The move to 103.9 also encountered a format change back to oldies as "Kool 103.9". KVMI changed its format to adult contemporary as "Star 103.9" in 2004. The station has since changed to 103.9 "The Truck" and is a hot country format & features The Ben & Jim Show airing 7 AM to 9 AM Weekdays. The station changed its call sign to the current KZTK on March 13, 2014.

==Programming==
KVMI changed to a country music brand posing as "103.9 The Truck" in January 2006, along with relocating the studios from Fargo, North Dakota to Casselton, North Dakota.

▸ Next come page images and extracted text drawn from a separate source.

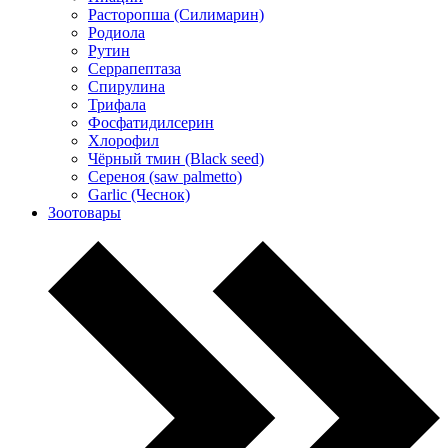
Расторопша (Силимарин)
Родиола
Рутин
Серрапептаза
Спирулина
Трифала
Фосфатидилсерин
Хлорофил
Чёрный тмин (Black seed)
Сереноя (saw palmetto)
Garlic (Чеснок)
Зоотовары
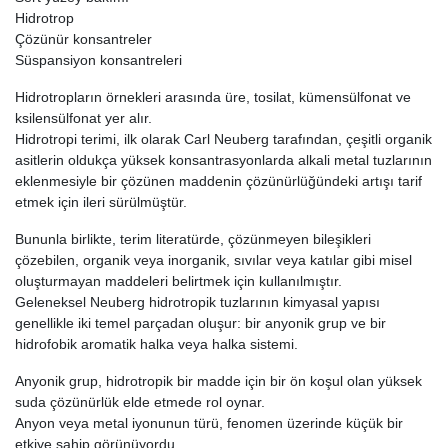
Hidrotrop
Çözünür konsantreler
Süspansiyon konsantreleri
Hidrotropların örnekleri arasında üre, tosilat, kümensülfonat ve
ksilensülfonat yer alır.
Hidrotropi terimi, ilk olarak Carl Neuberg tarafından, çeşitli organik
asitlerin oldukça yüksek konsantrasyonlarda alkali metal tuzlarının
eklenmesiyle bir çözünen maddenin çözünürlüğündeki artışı tarif
etmek için ileri sürülmüştür.
Bununla birlikte, terim literatürde, çözünmeyen bileşikleri
çözebilen, organik veya inorganik, sıvılar veya katılar gibi misel
oluşturmayan maddeleri belirtmek için kullanılmıştır.
Geleneksel Neuberg hidrotropik tuzlarının kimyasal yapısı
genellikle iki temel parçadan oluşur: bir anyonik grup ve bir
hidrofobik aromatik halka veya halka sistemi.
Anyonik grup, hidrotropik bir madde için bir ön koşul olan yüksek
suda çözünürlük elde etmede rol oynar.
Anyon veya metal iyonunun türü, fenomen üzerinde küçük bir
etkiye sahip görünüyordu.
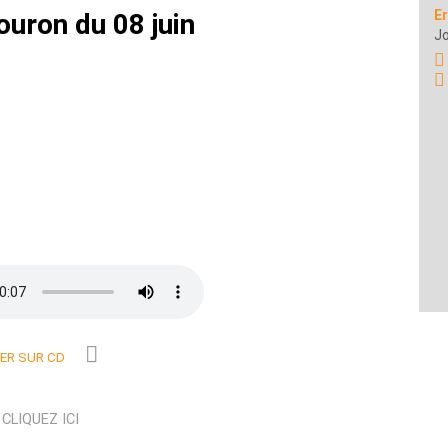
Er
ouron du 08 juin
Jo
R SUR CD
N
CLIQUEZ ICI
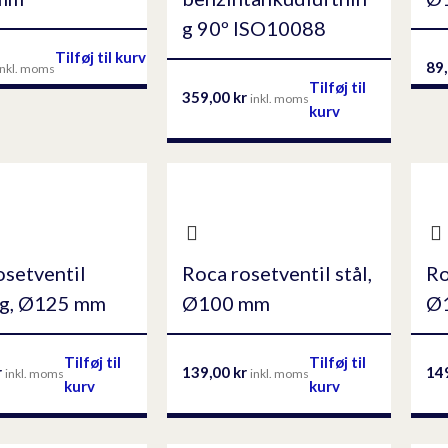
g 90º ISO10088
Tilføj til kurv
89
inkl. moms
Tilføj til
359,00
kr
inkl. moms
kurv
osetventil
Roca rosetventil stål,
Ro
ng, Ø125 mm
Ø100 mm
Ø
Tilføj til
Tilføj til
r
139,00
kr
14
inkl. moms
inkl. moms
kurv
kurv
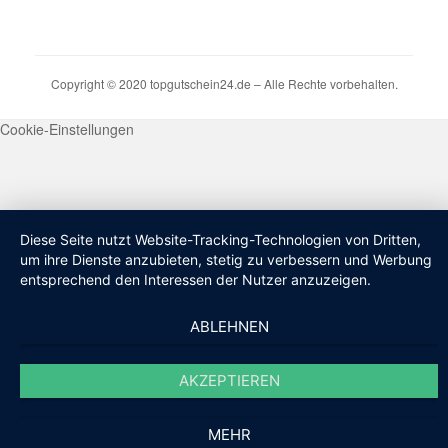
Copyright © 2020 topgutschein24.de – Alle Rechte vorbehalten.
Cookie-Einstellungen
Diese Seite nutzt Website-Tracking-Technologien von Dritten,
um ihre Dienste anzubieten, stetig zu verbessern und Werbung
entsprechend den Interessen der Nutzer anzuzeigen.
ABLEHNEN
AKZEPTIEREN
MEHR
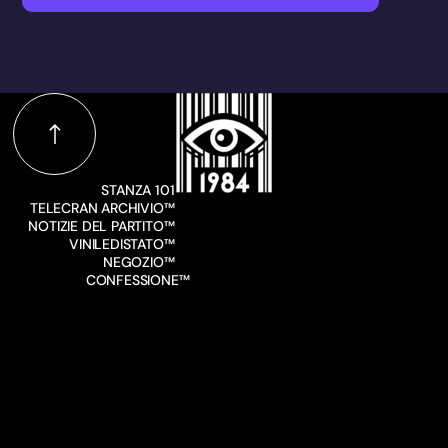
STANZA 101
TELECRAN ARCHIVIO™
NOTIZIE DEL PARTITO™
VINILEDISTATO™
NEGOZIO™
CONFESSIONE™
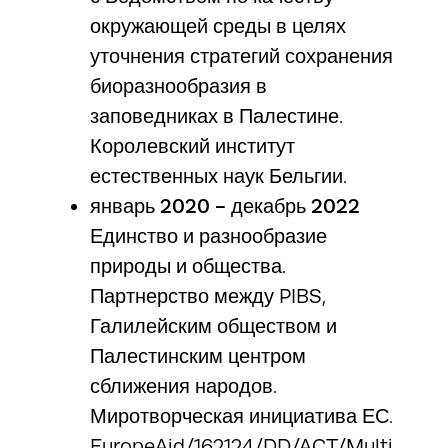
окружающей среды в целях
уточнения стратегий сохранения
биоразнообразия в
заповедниках в Палестине.
Королевский институт
естественных наук Бельгии.
январь 2020 - декабрь 2022
Единство и разнообразие
природы и общества.
Партнерство между PIBS,
Галилейским обществом и
Палестинским центром
сближения народов.
Миротворческая инициатива ЕС.
EuropeAid/162124/DD/ACT/Multi,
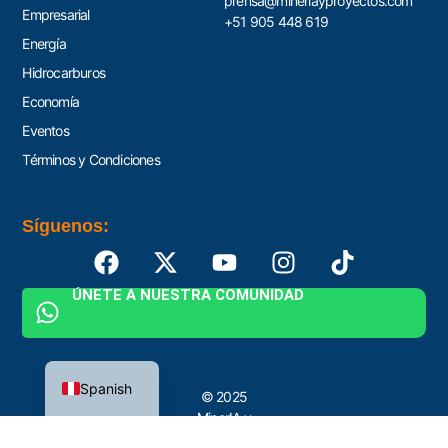
prensa@mineriayproyectos.com
Empresarial
+51 905 448 619
Energía
Hidrocarburos
Economía
Eventos
Términos y Condiciones
Síguenos:
ÚNETE A NUESTRA COMUNIDAD
English
Spanish
© 2025
MinerIA y
Proyectos by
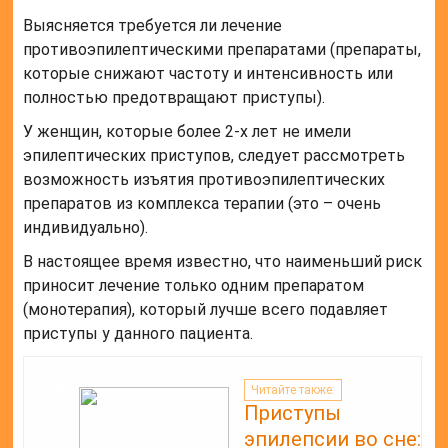
Выясняется требуется ли лечение
противоэпилептическими препаратами (препараты,
которые снижают частоту и интенсивность или
полностью предотвращают приступы).
У женщин, которые более 2-х лет не имели
эпилептических приступов, следует рассмотреть
возможность изъятия противоэпилептических
препаратов из комплекса терапии (это – очень
индивидуально).
В настоящее время известно, что наименьший риск
приносит лечение только одним препаратом
(монотерапия), который лучше всего подавляет
приступы у данного пациента.
Читайте также:
Приступы
эпилепсии во сне:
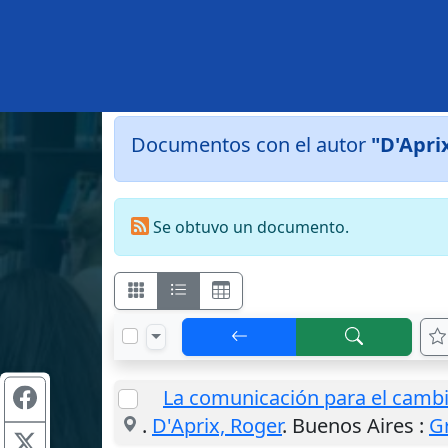
Documentos con el autor
"D'Apri
Se obtuvo un documento.
La comunicación para el cambi
.
D'Aprix, Roger
.
Buenos Aires
:
G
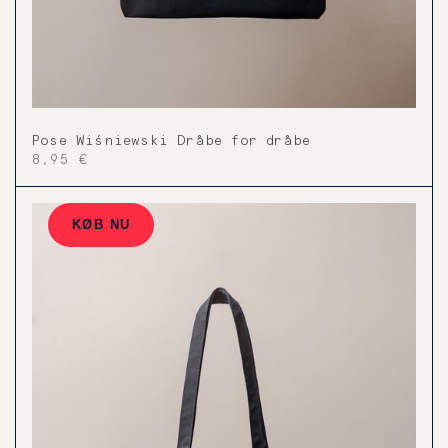
Pose Wiśniewski Dråbe for dråbe
8,95 €
KØB NU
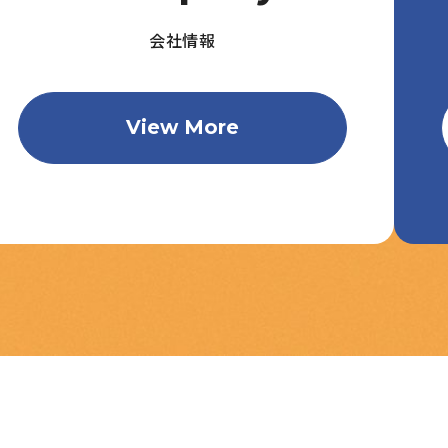
会社情報
View More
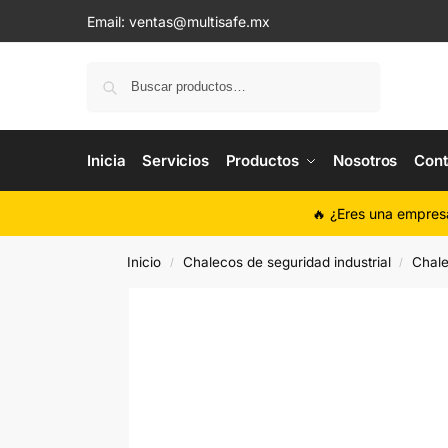
Email:
ventas@multisafe.mx
Buscar
Inicia
Servicios
Productos
Nosotros
Cont
🔥 ¿Eres una empres
Inicio
Chalecos de seguridad industrial
Chale
/
/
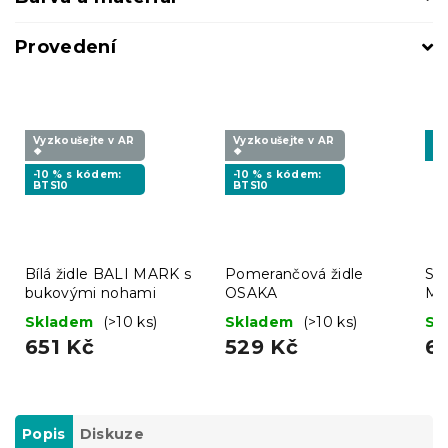
Provedení
Vyzkoušejte v AR
Vyzkoušejte v AR
-1
❖
❖
MI
-10 % s kódem:
-10 % s kódem:
BTS10
BTS10
Bílá židle BALI MARK s
Pomerančová židle
Svě
bukovými nohami
OSAKA
MA
no
Skladem
(>10 ks)
Skladem
(>10 ks)
Sk
651 Kč
529 Kč
6
Popis
Diskuze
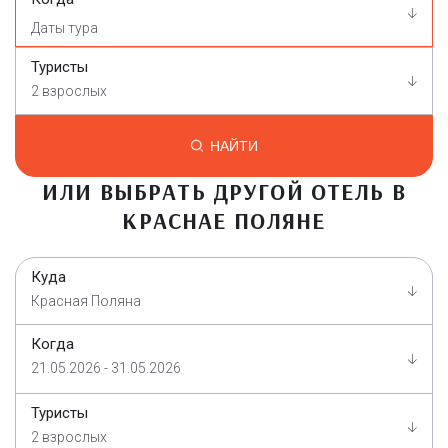
Туристы
2 взрослых
НАЙТИ
ИЛИ ВЫБРАТЬ ДРУГОЙ ОТЕЛЬ В
КРАСНАЕ ПОЛЯНЕ
Куда
Красная Поляна
Когда
21.05.2026 - 31.05.2026
Туристы
2 взрослых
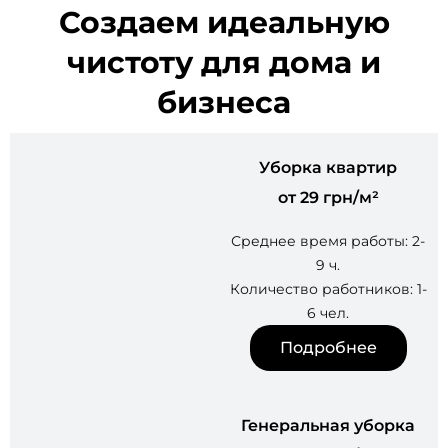
Создаем идеальную
чистоту для дома и
бизнеса
Уборка квартир
от 29 грн/м²
Среднее время работы: 2-
9 ч.
Количество работников: 1-
6 чел.
Подробнее
Генеральная уборка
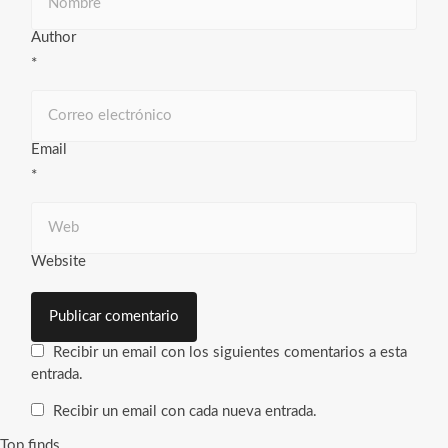
Author
*
Email
*
Website
Recibir un email con los siguientes comentarios a esta
entrada.
Recibir un email con cada nueva entrada.
Top finds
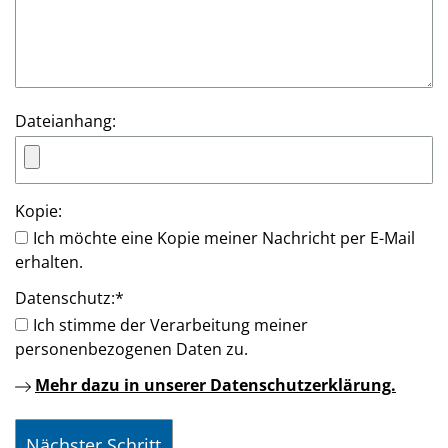
Dateianhang:
Kopie:
Ich möchte eine Kopie meiner Nachricht per E-Mail
erhalten.
Datenschutz:
*
Ich stimme der Verarbeitung meiner
personenbezogenen Daten zu.
Mehr dazu in unserer Datenschutzerklärung.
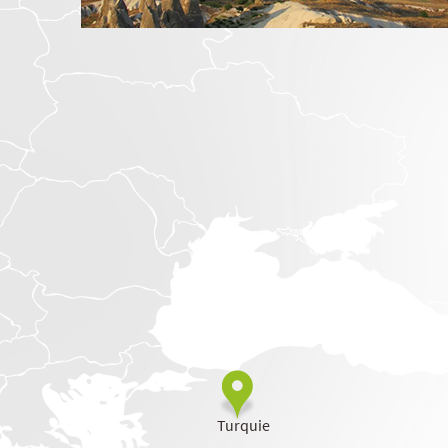
Turquie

The Truck also broadcasts to rural Cass County and has updates and programming from the Red River Farm Network, where they super serve agriculture communities in rural Cass County. KZTK are the call letters, known as 103.9 The Truck, yet KVMI Radio LLC is the business name and is owned by Vision Media Inc. Vision Media Inc. has as-sole owner since 1999, James A. Babbitt III. The Hot Country Programming is delivered via satellite by Westwood One/Dial Global in Colorado Springs, Colorado.